The administration staff was frequently incompetent, under-trained, underpaid, overstretched, and unequal to the task of managing 2,000 odd students. I don’t think any of the students felt that the teaching staff, including the headmistress, had any real interest in us. I cannot think of one project the administration undertook that brought direct benefits to students. The standard of available literature in any language at the library was embarrassing, but a million ringgit, raised by students and teachers, built dysfunctional fountains and a hall that leaked on SPM and PMR students as we wrote our examinations.
The field was bald at best and eroded at worst, but monies were dedicated to repainting the adequate existing coat of paint on all the buildings or daubing at murals. Form 5 and 6 students frequently struggled with education or career path options, and many other with gang-beatings or extortions, learning disabilities, or sex, but the school counselor took no initiative to help any of us beyond founding a counseling society whose sole purpose was to fill a page in the yearbook with their committee photograph.

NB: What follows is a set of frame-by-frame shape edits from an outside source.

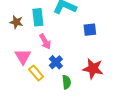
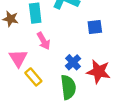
blue cross: (56, 62) -> (73, 62), moved
green semicircle: (67, 82) -> (68, 87), size x1.5

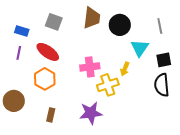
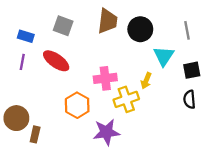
orange hexagon: (45, 79) -> (77, 105), moved
black semicircle: (162, 85) -> (189, 99), size x0.7
brown rectangle: (51, 115) -> (35, 134), moved

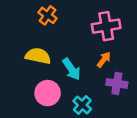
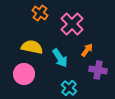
pink cross: (106, 26) -> (72, 24), moved, turned -35
pink circle: (48, 93) -> (24, 74), moved

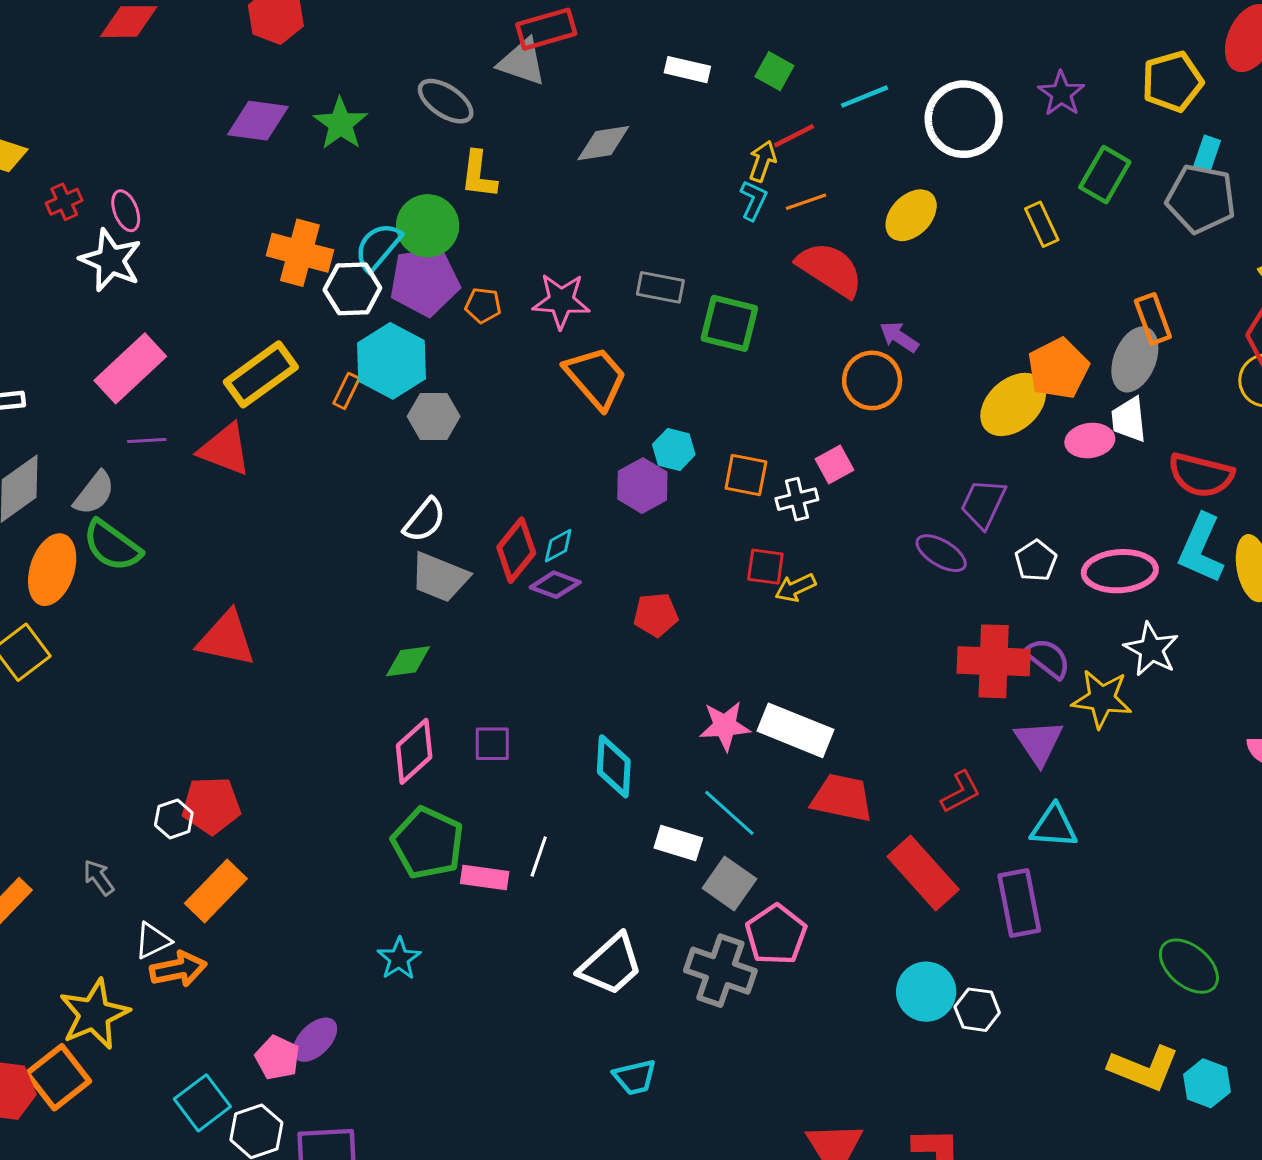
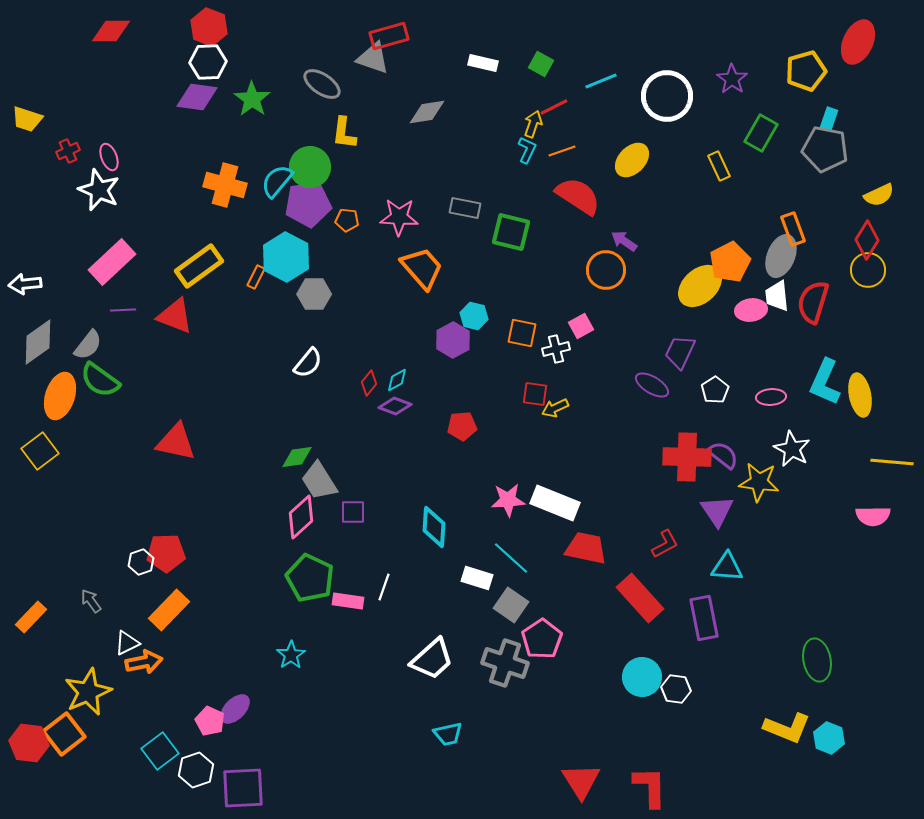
white hexagon: (352, 289) -> (208, 62), moved
red semicircle: (1201, 475) -> (813, 302), moved, turned 93
red diamond: (516, 550) -> (369, 383), size x0.6
pink ellipse: (1120, 571) -> (771, 397), size x0.6
gray trapezoid: (440, 577) -> (319, 481), moved, turned 36
green ellipse: (1189, 966) -> (817, 660), turned 39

I graduated from seconday school ill-read from a non-existent literature programme, ill-informed about world history and politics from a syllabus that limited learning to inaccurate and insufficient Malaysian history. I was ill-advised about college options. I came to Canada to complete my undergraduate degree and was shamed to find children’s novels that taught me more about the world wars and other cultures than a decade of Malaysian public education.
In Malaysia, our physical education programme consisted, on sunny days, of football for the boys, netball for the girls, and little else. On rainy days, we were constricted to the classroom and underlining paragraphs from our textbook to be copied into our exercise books. Was there no better way of employing our time, bodies and minds than that?
Because streaming occurred based on minimum grades, there were discrimination between arts and science students. Higher grades were required for the science stream, and sharp distinctions were made between students who ‘made it’ and were ‘smart enough’ for the science steam. The ones who didn’t make it were shunted into what was implicitly labeled the ‘lower classes.’ The issue here is that in general, the less affordable families who could not afford to send their children to after-school private tuition classes were almost certain to see them fall behind in classes.
This speaks for the standard of public education - how much are students taught at school? How much, rather, is taught at tuition classes? The same teachers who lectured me in the morning at school for free coached me in the afternoons for RM80 a month. The teachers were able, they just had no incentive and no assistance at school; their wages are pittance.
The truly dedicated teachers who loved to teach and taught us faithfully were few and badly compensated. Thus the government is responsible for stratifying and solidifying this gruesome caste system of students. Less was expected of the arts classes, the cream of students were almost always in pure science. There was, and still is, a stigma attached to them. The school did nothing to prevent or alleviate this.
What about my younger sisters and brother, stuck in a system that will teach them to clean toilets, to copy textbook material into exercise books, and to produce reports complete with photographs of themselves posing with dustbin covers? This education will not enable them to speak a single grammatically correct English sentence or increase their awareness of any event, past or present, outside the cocoon of Malaysia, assuming they know with any accuracy what currently goes on within it.
In short, they will not be prepared to face the world, and when they grow up they will leave for other countries that will give them this education and more. And they will see that Malaysia does not behave in a way that encourages us to return, to her benefit or aid. And like thousands of other highly-qualified, bright, willing Malaysians, they might leave home for good.